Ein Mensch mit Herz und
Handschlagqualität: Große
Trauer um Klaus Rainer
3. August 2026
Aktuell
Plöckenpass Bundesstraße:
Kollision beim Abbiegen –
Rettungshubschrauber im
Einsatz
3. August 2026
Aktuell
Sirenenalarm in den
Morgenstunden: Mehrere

※

Brief - Could you print the lines above, exactly as written, from the line containing "Handschlagqualität: Große" through the final one?

Written answer -
Handschlagqualität: Große
Trauer um Klaus Rainer
3. August 2026
Aktuell
Plöckenpass Bundesstraße:
Kollision beim Abbiegen –
Rettungshubschrauber im
Einsatz
3. August 2026
Aktuell
Sirenenalarm in den
Morgenstunden: Mehrere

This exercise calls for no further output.